The nineteenth century was a time of major discoveries that paved the way for understanding infectious diseases. Sig­nificant contributions were made by such scientists as Joseph Lister, the English surgeon who concluded that microbes caused wound infections; German bacteriologist Robert Koch, who discovered the anthrax bacillus, thus identifying for the first time a microorganism and the illness it caused; and French chemist and microbiologist Louis Pasteur, who developed the technique of pasteurization. Perhaps the most notable techni­cal innovation of the century was the discovery of X rays by German physicist Wilhelm Röntgen.

The scientific undertakings and discoveries of the twentieth century were revolutionary. In 1910, Paul Ehrlich introduced chemotherapy, and in 1928, Sir Alexander Fleming discovered the first antibiotic as he studied the relationship between bac­teria and the mold Penicillium. Diseases that had once been fatal or crippling were managed or prevented by new ad­vances, such as the discovery of insulin by Sir Frederick Banting and Charles Best in 1922 and the development of the polio vaccine by Jonas Salk in 1953. Technical innovations set the stage for new surgical techniques. The creation of the heart-lung machine by American surgeon John Gibbon paved the way for coronary bypass surgery and the first successful heart transplantation in 1967, which was performed by Christiaan Barnard, a South African surgeon. Other important advances included kidney dialysis, oral contraceptives, the CAT scanner, and coronary angioplasty. Public health programs also were re­sponsible for greatly affecting the health of populations, such as those dedicated to increasing vaccination, improving sani­tation of water and waste disposal, and identifying health risks.

Knowledge about the influence of heredity on health and disease originated with Charles Darwin's (1809-1882) evolu­tionary theories about inherited traits and with Gregor Mendel's (1822-1884) theories on the segregation of traits, which laid the groundwork for establishing the chromosome as the struc­tural unit of heredity. In the early 1950s, geneticist James Watson of the United States and British biophysicists Francis Crick and Maurice Wilkins presented their findings on the double-helical structure of DNA.

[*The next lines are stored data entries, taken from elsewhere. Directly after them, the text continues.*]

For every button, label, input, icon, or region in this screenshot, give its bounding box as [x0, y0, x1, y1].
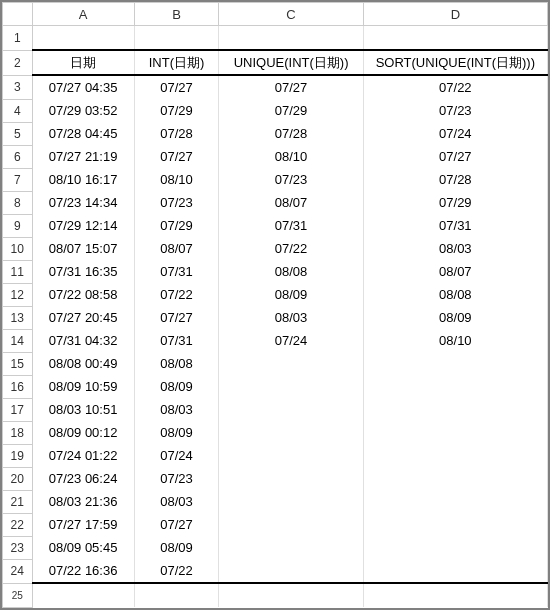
- cell[interactable]: 07/24: [134, 444, 219, 467]
- row-header[interactable]: 17: [3, 398, 33, 421]
- cell[interactable]: [363, 467, 547, 490]
- row-header[interactable]: 2: [3, 50, 33, 75]
- cell[interactable]: 07/22: [219, 237, 363, 260]
- cell[interactable]: 07/29: [134, 99, 219, 122]
- cell[interactable]: 07/23 14:34: [32, 191, 134, 214]
- cell[interactable]: [363, 375, 547, 398]
- cell[interactable]: [32, 26, 134, 51]
- cell[interactable]: [134, 26, 219, 51]
- cell[interactable]: 07/31: [219, 214, 363, 237]
- cell[interactable]: [219, 375, 363, 398]
- cell[interactable]: 08/09 00:12: [32, 421, 134, 444]
- cell[interactable]: 07/31: [363, 214, 547, 237]
- row-header[interactable]: 11: [3, 260, 33, 283]
- cell[interactable]: 08/07 15:07: [32, 237, 134, 260]
- cell[interactable]: 08/07: [363, 260, 547, 283]
- cell[interactable]: 07/22: [134, 283, 219, 306]
- col-header-C[interactable]: C: [219, 3, 363, 26]
- cell[interactable]: 07/28: [134, 122, 219, 145]
- row-header[interactable]: 16: [3, 375, 33, 398]
- cell[interactable]: [363, 352, 547, 375]
- cell[interactable]: [219, 467, 363, 490]
- cell[interactable]: 08/09: [134, 375, 219, 398]
- cell[interactable]: 08/03: [363, 237, 547, 260]
- cell[interactable]: 08/10: [219, 145, 363, 168]
- cell[interactable]: [219, 421, 363, 444]
- cell[interactable]: 07/27 20:45: [32, 306, 134, 329]
- cell[interactable]: 07/27: [363, 145, 547, 168]
- cell[interactable]: 08/03: [134, 398, 219, 421]
- row-header[interactable]: 14: [3, 329, 33, 352]
- cell[interactable]: 07/24 01:22: [32, 444, 134, 467]
- cell[interactable]: 07/27 04:35: [32, 75, 134, 99]
- cell[interactable]: [219, 398, 363, 421]
- row-header[interactable]: 12: [3, 283, 33, 306]
- row-header[interactable]: 3: [3, 75, 33, 99]
- cell[interactable]: [219, 444, 363, 467]
- cell[interactable]: 07/29: [134, 214, 219, 237]
- cell[interactable]: [219, 513, 363, 536]
- cell[interactable]: 07/22 08:58: [32, 283, 134, 306]
- cell-header-A[interactable]: 日期: [32, 50, 134, 75]
- cell[interactable]: [363, 421, 547, 444]
- cell[interactable]: 08/09: [219, 283, 363, 306]
- cell[interactable]: 08/03 21:36: [32, 490, 134, 513]
- row-header[interactable]: 1: [3, 26, 33, 51]
- cell[interactable]: [219, 352, 363, 375]
- cell[interactable]: 08/08: [219, 260, 363, 283]
- cell[interactable]: 08/08: [134, 352, 219, 375]
- row-header[interactable]: 7: [3, 168, 33, 191]
- row-header[interactable]: 23: [3, 536, 33, 559]
- cell[interactable]: 07/23: [134, 467, 219, 490]
- col-header-A[interactable]: A: [32, 3, 134, 26]
- cell[interactable]: 08/08: [363, 283, 547, 306]
- cell[interactable]: 08/07: [219, 191, 363, 214]
- cell[interactable]: 07/24: [363, 122, 547, 145]
- cell[interactable]: 07/29: [363, 191, 547, 214]
- col-header-D[interactable]: D: [363, 3, 547, 26]
- cell[interactable]: 08/03 10:51: [32, 398, 134, 421]
- cell[interactable]: [219, 583, 363, 607]
- cell[interactable]: 07/23: [134, 191, 219, 214]
- cell[interactable]: [219, 26, 363, 51]
- cell[interactable]: 08/10: [363, 329, 547, 352]
- cell[interactable]: 07/27 21:19: [32, 145, 134, 168]
- cell[interactable]: 07/29: [219, 99, 363, 122]
- cell[interactable]: 08/03: [219, 306, 363, 329]
- row-header[interactable]: 13: [3, 306, 33, 329]
- cell[interactable]: 07/29 03:52: [32, 99, 134, 122]
- cell[interactable]: 07/31: [134, 260, 219, 283]
- cell[interactable]: 07/27: [219, 75, 363, 99]
- row-header[interactable]: 18: [3, 421, 33, 444]
- row-header[interactable]: 10: [3, 237, 33, 260]
- row-header[interactable]: 8: [3, 191, 33, 214]
- row-header[interactable]: 22: [3, 513, 33, 536]
- row-header[interactable]: 5: [3, 122, 33, 145]
- cell[interactable]: [219, 536, 363, 559]
- cell[interactable]: 08/09: [134, 536, 219, 559]
- cell[interactable]: 08/10: [134, 168, 219, 191]
- row-header[interactable]: 6: [3, 145, 33, 168]
- cell[interactable]: [219, 490, 363, 513]
- cell[interactable]: [363, 559, 547, 583]
- cell[interactable]: 07/28: [219, 122, 363, 145]
- cell[interactable]: [363, 583, 547, 607]
- cell[interactable]: 07/27: [134, 513, 219, 536]
- cell[interactable]: 07/22: [134, 559, 219, 583]
- cell[interactable]: 07/23: [219, 168, 363, 191]
- row-header[interactable]: 19: [3, 444, 33, 467]
- cell[interactable]: 07/31 04:32: [32, 329, 134, 352]
- cell[interactable]: 07/31 16:35: [32, 260, 134, 283]
- row-header[interactable]: 21: [3, 490, 33, 513]
- cell[interactable]: 08/07: [134, 237, 219, 260]
- col-header-B[interactable]: B: [134, 3, 219, 26]
- cell[interactable]: 08/09: [134, 421, 219, 444]
- cell[interactable]: 08/09 05:45: [32, 536, 134, 559]
- cell[interactable]: 07/31: [134, 329, 219, 352]
- cell[interactable]: [363, 490, 547, 513]
- spreadsheet-grid[interactable]: A B C D 1 2 日期 INT(日期) UNIQUE(INT(日期)) S…: [0, 0, 550, 610]
- select-all-corner[interactable]: [3, 3, 33, 26]
- cell[interactable]: 08/03: [134, 490, 219, 513]
- cell[interactable]: 07/27: [134, 75, 219, 99]
- cell[interactable]: [363, 398, 547, 421]
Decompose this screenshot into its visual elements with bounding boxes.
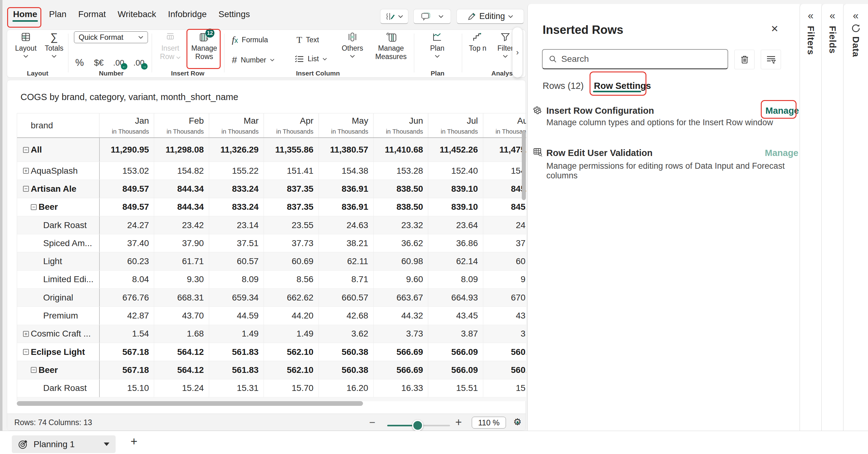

The twenty-first century is predicted to be a time of great advances in the field of genetics, already evidenced by the substantial mapping of the human genome that has taken place. Scientists look to genetic research to provide advances that not only will predict who may develop disease but also will provide new treatments for those diseases. However pro­mising future advances may appear, it is readily apparent that prevention is an equally important tool in maintaining health.